チャンディーガルは横断歩道がちゃんと機能していて、自転車専用道路もあるのでかなり歩きやすかったです。

私が住むデリーはしっかり機能している横断歩道なんて殆どないですし、道路には穴があいていたりすることもあるので歩行者に優しい道路ではありません。

そういうこともあり、デリーでは普段なるべく歩かないようにしているというよりも歩くことを避けがちなのですが、チャンディーガルは歩きやすくて道もわかりやすいので街歩きがしやすかったです。

物価はデリーよりも少し高いのか?

チャンディーガルの物価はインドで一番高いとネット上の色々な記事に書かれていたりしますが、道端のチャイやカフェでの食事の値段はデリーと変わりありませんでした。
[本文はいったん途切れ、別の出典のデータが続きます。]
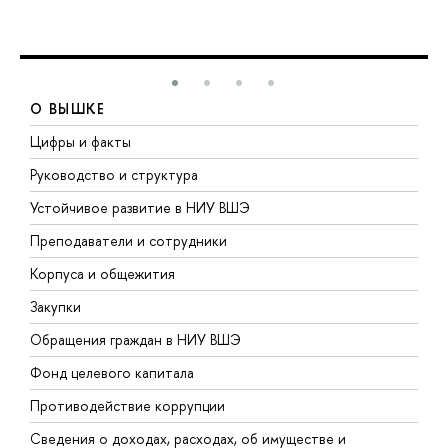
О ВЫШКЕ
Цифры и факты
Л
Руководство и структура
Д
Устойчивое развитие в НИУ ВШЭ
О
Преподаватели и сотрудники
П
Корпуса и общежития
В
Закупки
П
Обращения граждан в НИУ ВШЭ
А
Фонд целевого капитала
Д
Противодействие коррупции
Ц
Сведения о доходах, расходах, об имуществе и
Б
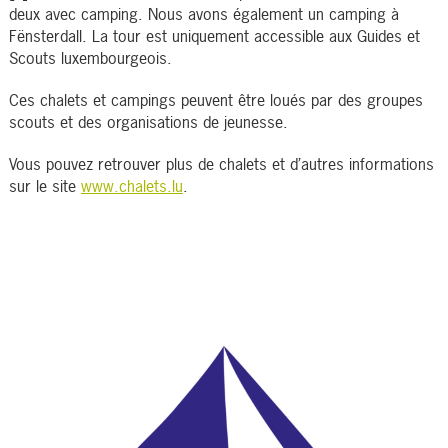
deux avec camping. Nous avons également un camping à
Fënsterdall. La tour est uniquement accessible aux Guides et
Scouts luxembourgeois.
Ces chalets et campings peuvent être loués par des groupes
scouts et des organisations de jeunesse.
Vous pouvez retrouver plus de chalets et d’autres informations
sur le site
www.chalets.lu
.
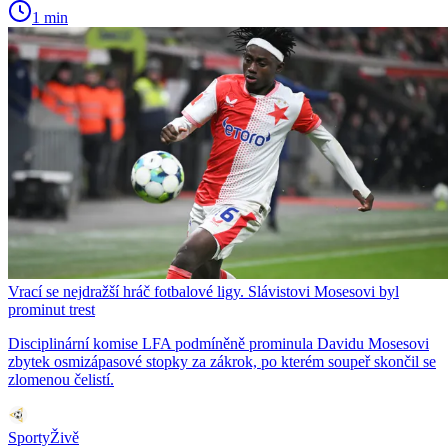
1 min
Vrací se nejdražší hráč fotbalové ligy. Slávistovi Mosesovi byl
prominut trest
Disciplinární komise LFA podmíněně prominula Davidu Mosesovi
zbytek osmizápasové stopky za zákrok, po kterém soupeř skončil se
zlomenou čelistí.
SportyŽivě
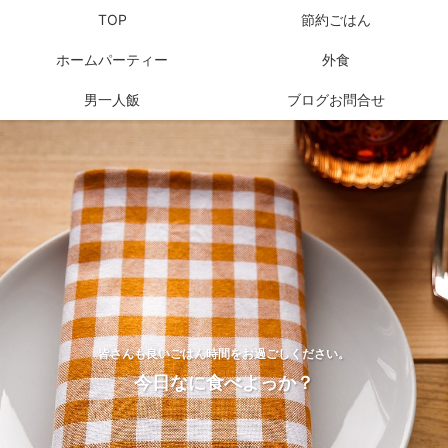
TOP
節約ごはん
ホームパーティー
外食
男一人飯
ブログお問合せ
皆さんも良いごはん時間をお過ごしください。
今日なに食べよっか？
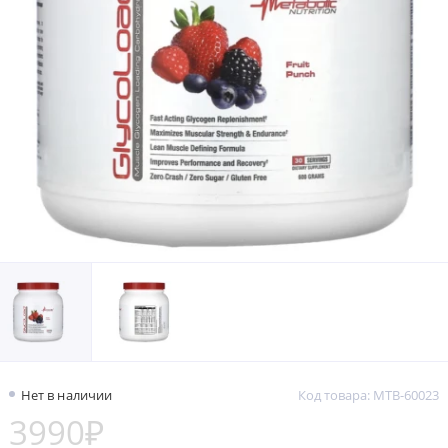
Нет в наличии
Код товара: MTB-60023
3990₽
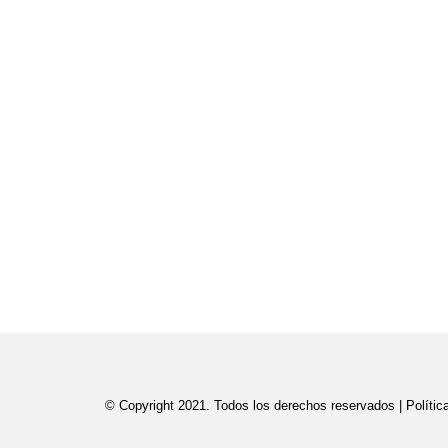
© Copyright 2021. Todos los derechos reservados |
P
olíti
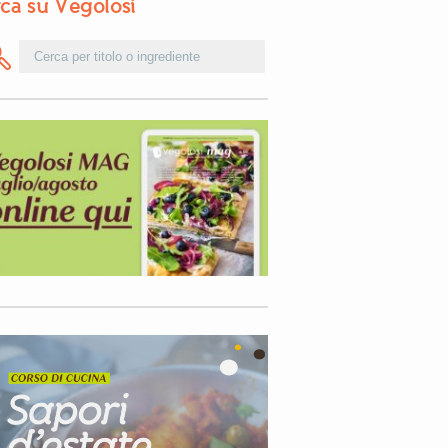
ca su Vegolosi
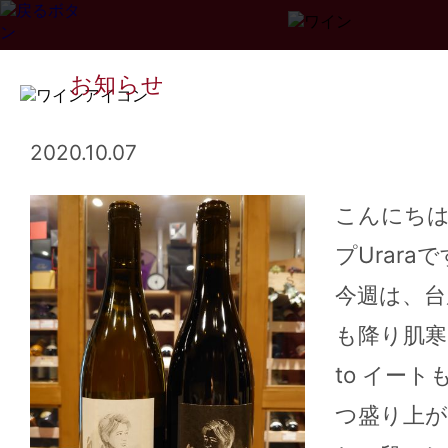
お知らせ
2020.10.07
こんにち
プUrara
Page
1
2
3
...
34
>>
今週は、台
も降り肌寒
to イー
つ盛り上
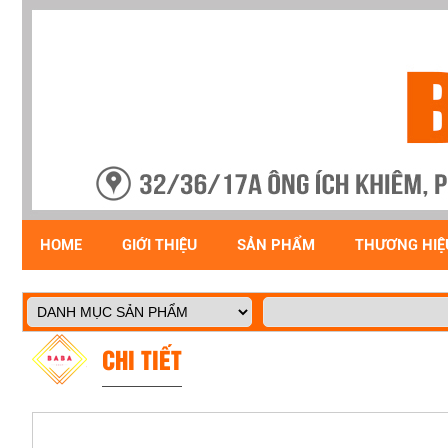
HOME
GIỚI THIỆU
SẢN PHẨM
THƯƠNG HIỆ
CHI TIẾT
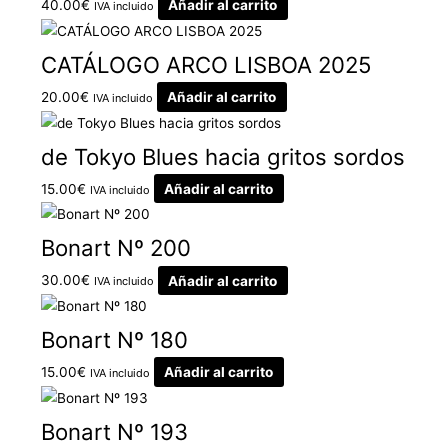
40.00
€
Añadir al carrito
IVA incluido
CATÁLOGO ARCO LISBOA 2025
20.00
€
Añadir al carrito
IVA incluido
de Tokyo Blues hacia gritos sordos
15.00
€
Añadir al carrito
IVA incluido
Bonart Nº 200
30.00
€
Añadir al carrito
IVA incluido
Bonart Nº 180
15.00
€
Añadir al carrito
IVA incluido
Bonart Nº 193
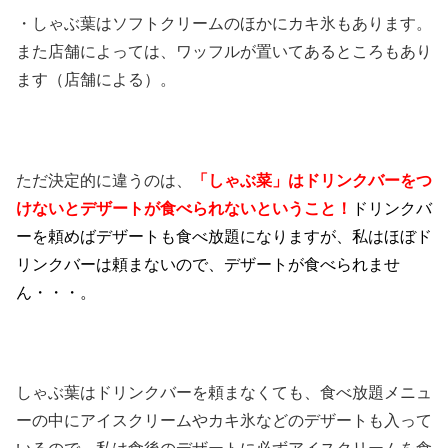
・しゃぶ葉はソフトクリームのほかにカキ氷もあります。
また店舗によっては、ワッフルが置いてあるところもあり
ます（店舗による）。
ただ決定的に違うのは、
「しゃぶ菜」はドリンクバーをつ
けないとデザートが食べられないということ！
ドリンクバ
ーを頼めばデザートも食べ放題になりますが、私はほぼド
リンクバーは頼まないので、デザートが食べられませ
ん・・・。
しゃぶ葉はドリンクバーを頼まなくても、食べ放題メニュ
ーの中にアイスクリームやカキ氷などのデザートも入って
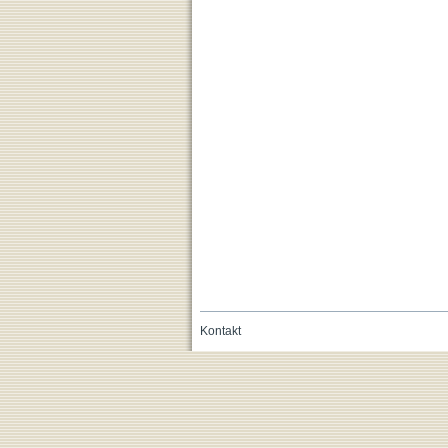
Kontakt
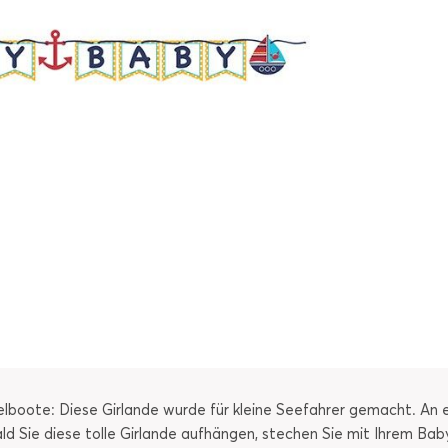
gelboote: Diese Girlande wurde für kleine Seefahrer gemacht. A
ld Sie diese tolle Girlande aufhängen, stechen Sie mit Ihrem Bab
まあ、デリーも物価上昇が激しいのでデリーでない他の都市や街と比べるとチャンディーガルの物価は高いかもしれません。

また、デリーのようにバックパッカーが訪れる観光地ではないので、ドミトリーの宿がなく、チャンディーガルの部屋料金は一泊500Rs〜からでした。

デリーではドミトリーの宿がたくさんあるので一泊300Rs〜宿泊することができます。

また、街にはELANTEという大きなショッピンングモールがあり、客層と床がすごくキラキラしていて眩しかったです。笑

給与水準がインド内で上位にランクインするチャンディーガルのショッピングモールで、チャンディーガル民が買い物をする光景を観察するのも面白い!チャンディーガルでの建築以外の見どころスポットとして候補に入れるのもオススメです〜。